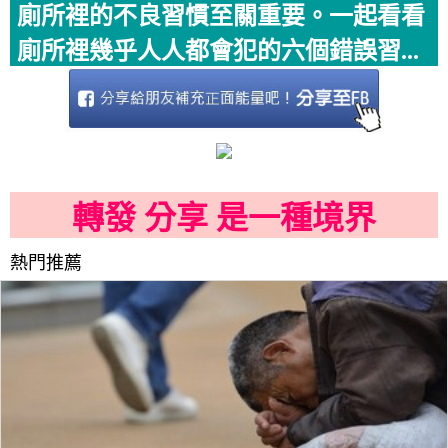
廁所裡的不良習慣至關重要。一起看看
廁所裡幾乎人人都會犯的六個錯誤習...
轉發 分享 是一種境界
熱門推薦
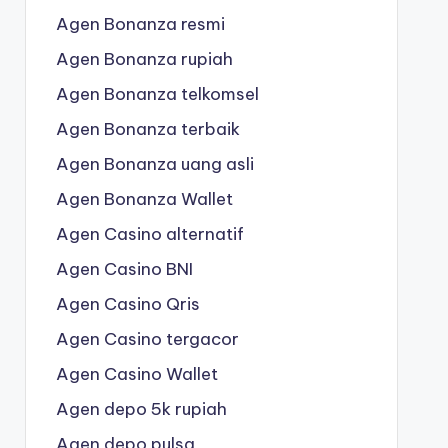
Agen Bonanza resmi
Agen Bonanza rupiah
Agen Bonanza telkomsel
Agen Bonanza terbaik
Agen Bonanza uang asli
Agen Bonanza Wallet
Agen Casino alternatif
Agen Casino BNI
Agen Casino Qris
Agen Casino tergacor
Agen Casino Wallet
Agen depo 5k rupiah
Agen depo pulsa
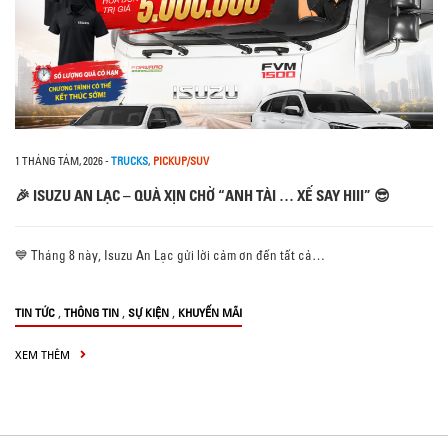
1 THÁNG TÁM, 2026
-
TRUCKS
,
PICKUP/SUV
🎉 ISUZU AN LẠC – QUÀ XỊN CHỜ “ANH TÀI … XẾ SAY HIII” 😎
💙 Tháng 8 này, Isuzu An Lạc gửi lời cảm ơn đến tất cả…
,
,
,
TIN TỨC
THÔNG TIN
SỰ KIỆN
KHUYẾN MÃI
XEM THÊM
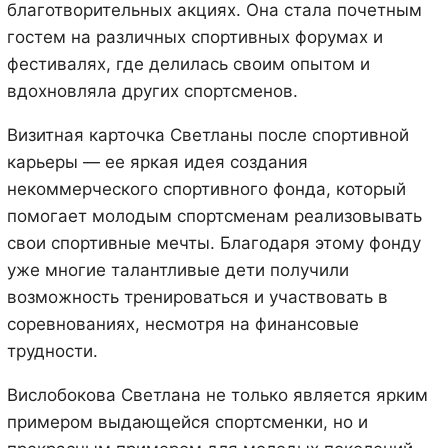
благотворительных акциях. Она стала почетным
гостем на различных спортивных форумах и
фестивалях, где делилась своим опытом и
вдохновляла других спортсменов.
Визитная карточка Светланы после спортивной
карьеры — ее яркая идея создания
некоммерческого спортивного фонда, который
помогает молодым спортсменам реализовывать
свои спортивные мечты. Благодаря этому фонду
уже многие талантливые дети получили
возможность тренироваться и участвовать в
соревнованиях, несмотря на финансовые
трудности.
Вислобокова Светлана не только является ярким
примером выдающейся спортсменки, но и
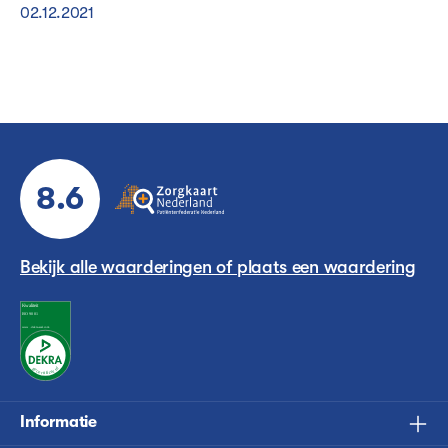
02.12.2021
8.6
Bekijk alle waarderingen of plaats een waardering
Informatie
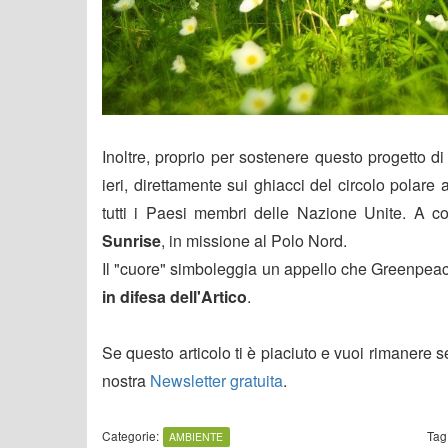
Inoltre, proprio per sostenere questo progetto 
ieri, direttamente sui ghiacci del circolo polare 
tutti i Paesi membri delle Nazione Unite. A co
Sunrise
, in missione al Polo Nord.
Il "cuore" simboleggia un appello che Greenpeac
in difesa dell'Artico
.
Se questo articolo ti è piaciuto e vuoi rimanere 
nostra
Newsletter gratuita
.
Categorie:
Tag
AMBIENTE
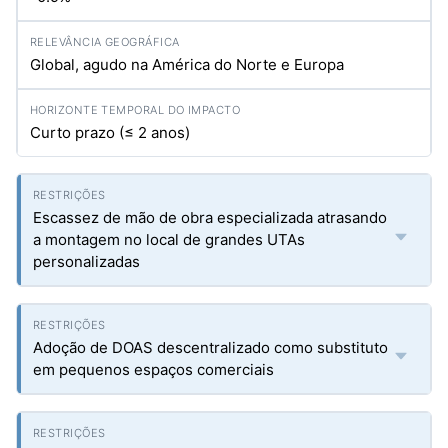
Global, agudo na América do Norte e Europa
Curto prazo (≤ 2 anos)
Escassez de mão de obra especializada atrasando
a montagem no local de grandes UTAs
personalizadas
Adoção de DOAS descentralizado como substituto
em pequenos espaços comerciais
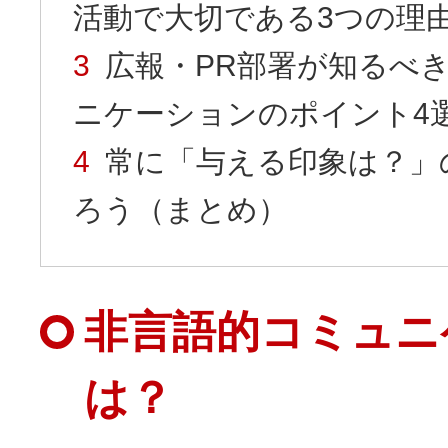
活動で大切である3つの理
広報・PR部署が知るべ
ニケーションのポイント4
常に「与える印象は？」
ろう（まとめ）
非言語的コミュニ
は？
————
▶ _WORK TO BE COMPLETED_:
Write out, word for word, the lines from the first line of the entries through the one containing "ieri, direttamente sui", both included. Leave out the pictures.

▶ _RESPONSE_:
廁所裡的不良習慣至關重要。一起看看
廁所裡幾乎人人都會犯的六個錯誤習...
轉發 分享 是一種境界
熱門推薦
Agen Bonanza resmi
Agen Bonanza rupiah
Agen Bonanza telkomsel
Agen Bonanza terbaik
Agen Bonanza uang asli
Agen Bonanza Wallet
Agen Casino alternatif
Agen Casino BNI
Agen Casino Qris
Agen Casino tergacor
Agen Casino Wallet
Agen depo 5k rupiah
Agen depo pulsa
1 THÁNG TÁM, 2026
-
TRUCKS
,
PICKUP/SUV
🎉 ISUZU AN LẠC – QUÀ XỊN CHỜ “ANH TÀI … XẾ SAY HIII” 😎
💙 Tháng 8 này, Isuzu An Lạc gửi lời cảm ơn đến tất cả…
,
,
,
TIN TỨC
THÔNG TIN
SỰ KIỆN
KHUYẾN MÃI
XEM THÊM
благотворительных акциях. Она стала почетным
гостем на различных спортивных форумах и
фестивалях, где делилась своим опытом и
вдохновляла других спортсменов.
Визитная карточка Светланы после спортивной
карьеры — ее яркая идея создания
некоммерческого спортивного фонда, который
помогает молодым спортсменам реализовывать
свои спортивные мечты. Благодаря этому фонду
уже многие талантливые дети получили
возможность тренироваться и участвовать в
соревнованиях, несмотря на финансовые
трудности.
Вислобокова Светлана не только является ярким
примером выдающейся спортсменки, но и
02.12.2021
8.6
Bekijk alle waarderingen of plaats een waardering
Informatie
Inoltre, proprio per sostenere questo progetto 
ieri, direttamente sui ghiacci del circolo polare 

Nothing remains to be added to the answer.